Below are the records; pull every line that includes "plumber".

Record set START

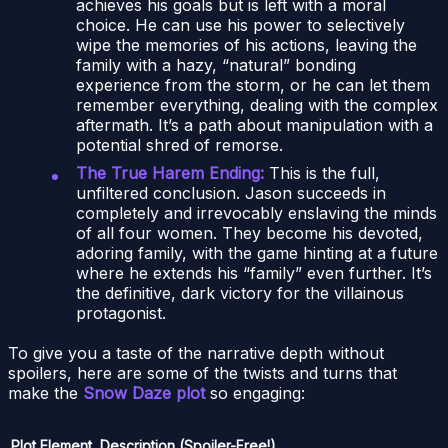
achieves his goals but is left with a moral
choice. He can use his power to selectively
wipe the memories of his actions, leaving the
family with a hazy, “natural” bonding
experience from the storm, or he can let them
remember everything, dealing with the complex
aftermath. It’s a path about manipulation with a
potential shred of remorse.
The True Harem Ending:
This is the full,
unfiltered conclusion. Jason succeeds in
completely and irrevocably enslaving the minds
of all four women. They become his devoted,
adoring family, with the game hinting at a future
where he extends his “family” even further. It’s
the definitive, dark victory for the villainous
protagonist.
To give you a taste of the narrative depth without
spoilers, here are some of the twists and turns that
make the
Snow Daze plot
so engaging:
Plot Element
Description (Spoiler-Free!)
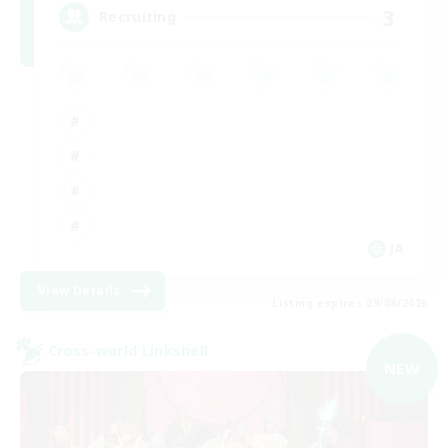
3
Recruiting
JA
View Details
Listing expires 09/08/2026
Cross-world Linkshell
NEW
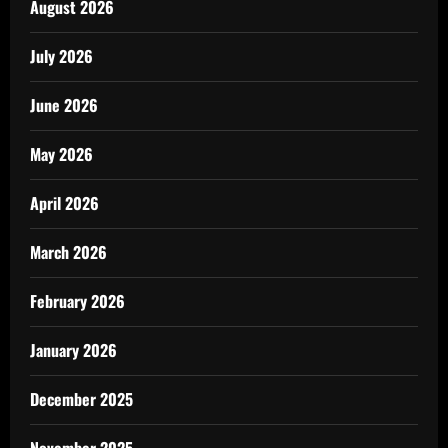
August 2026
July 2026
June 2026
May 2026
April 2026
March 2026
February 2026
January 2026
December 2025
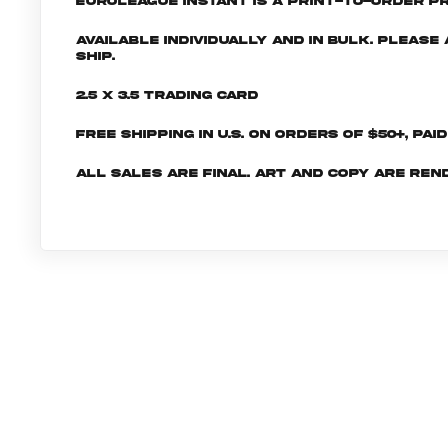
EuroLeague INSTANT is a print-to-order pr
Available individually and in bulk. Pleas
ship.
2.5 x 3.5 Trading Card
Free shipping in U.S. on orders of $50+, Pai
All sales are final. Art and copy are ren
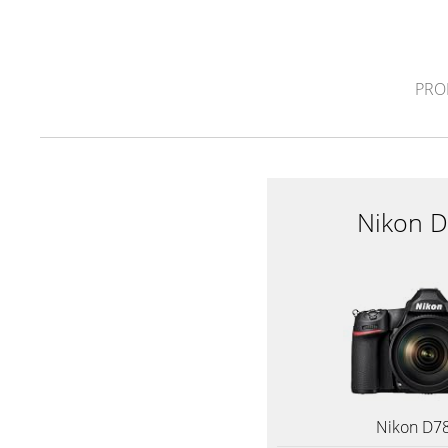
PRO
Nikon 
Nikon D7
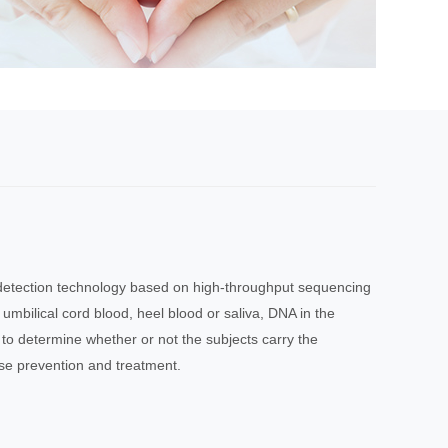
 detection technology based on high-throughput sequencing
 umbilical cord blood, heel blood or saliva, DNA in the
to determine whether or not the subjects carry the
se prevention and treatment.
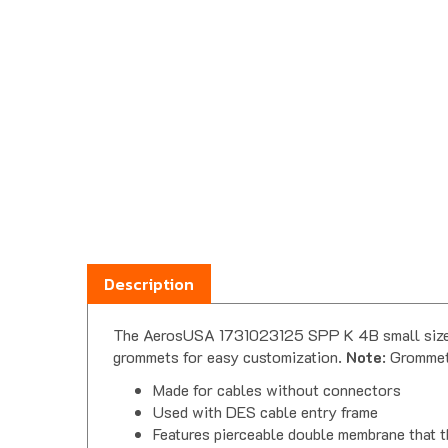
Description
The AerosUSA 1731023125 SPP K 4B small size bl
grommets for easy customization.
Note
: Grommet
Made for cables without connectors
Used with DES cable entry frame
Features pierceable double membrane that 
Can also be used as a 'blank' until it is ne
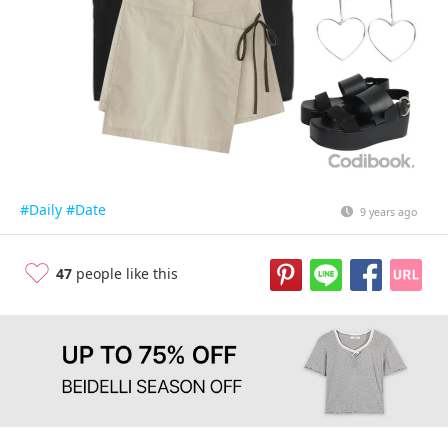
#Daily
#Date
9 years ago
47
people like this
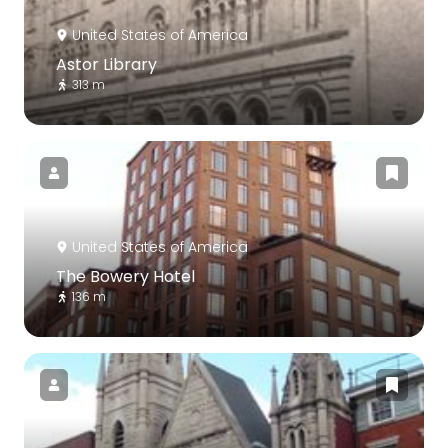
United States of America
Astor Library
313 m
United States of America
The Bowery Hotel
136 m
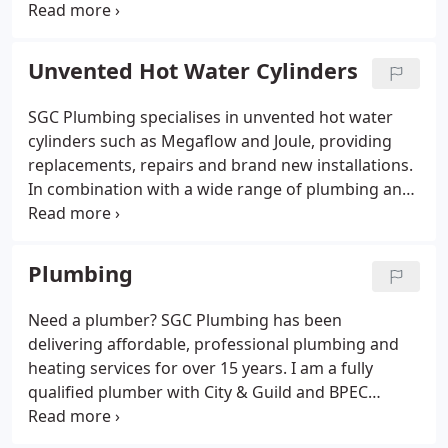
With Gas Safe registration, BPEC and City & Guilds
qualifications and comprehensive insurance, I can
assist with all aspects of gas, central heating and
Unvented Hot Water Cylinders
plumbing installation and maintenance
requirements.
SGC Plumbing specialises in unvented hot water
cylinders such as Megaflow and Joule, providing
replacements, repairs and brand new installations.
In combination with a wide range of plumbing and
hot water services, I can provide comprehensive
plumbing in Ilminster and all surrounding areas.
This includes Crewkerne, Axminster, Taunton,
Plumbing
Chard, Yeovil and Seaton.
Need a plumber? SGC Plumbing has been
delivering affordable, professional plumbing and
heating services for over 15 years. I am a fully
qualified plumber with City & Guild and BPEC
qualifications. I work on a wide range of systems
and prefer to source quality products from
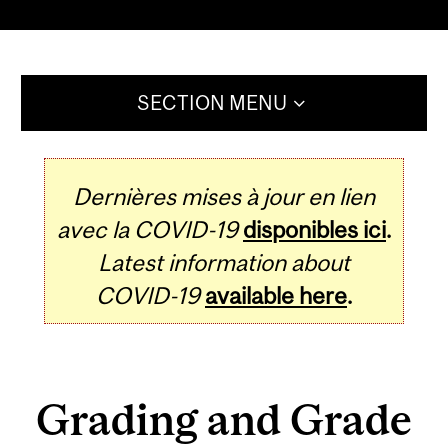
SECTION MENU
Dernières mises à jour en lien
avec la COVID-19
disponibles ici
.
Latest information about
COVID-19
available here
.
Grading and Grade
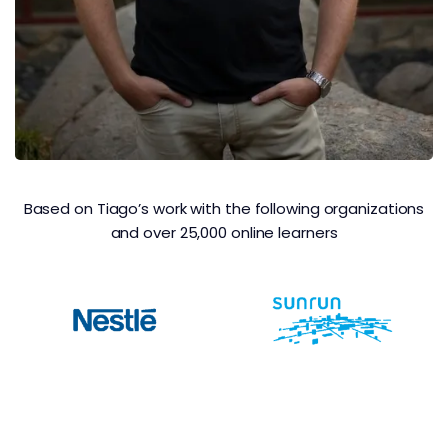
Based on Tiago’s work with the following organizations
and over 25,000 online learners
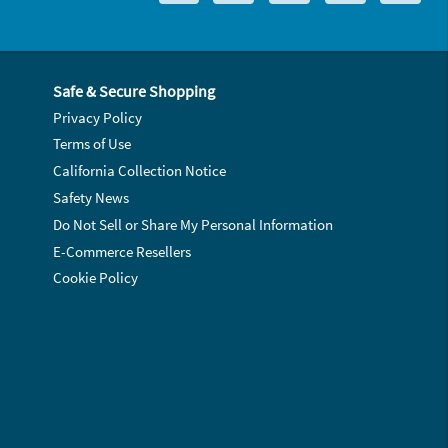
Safe & Secure Shopping
Privacy Policy
Terms of Use
California Collection Notice
Safety News
Do Not Sell or Share My Personal Information
E-Commerce Resellers
Cookie Policy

Record set END

Task response >>
Need a plumber? SGC Plumbing has been
qualified plumber with City & Guild and BPEC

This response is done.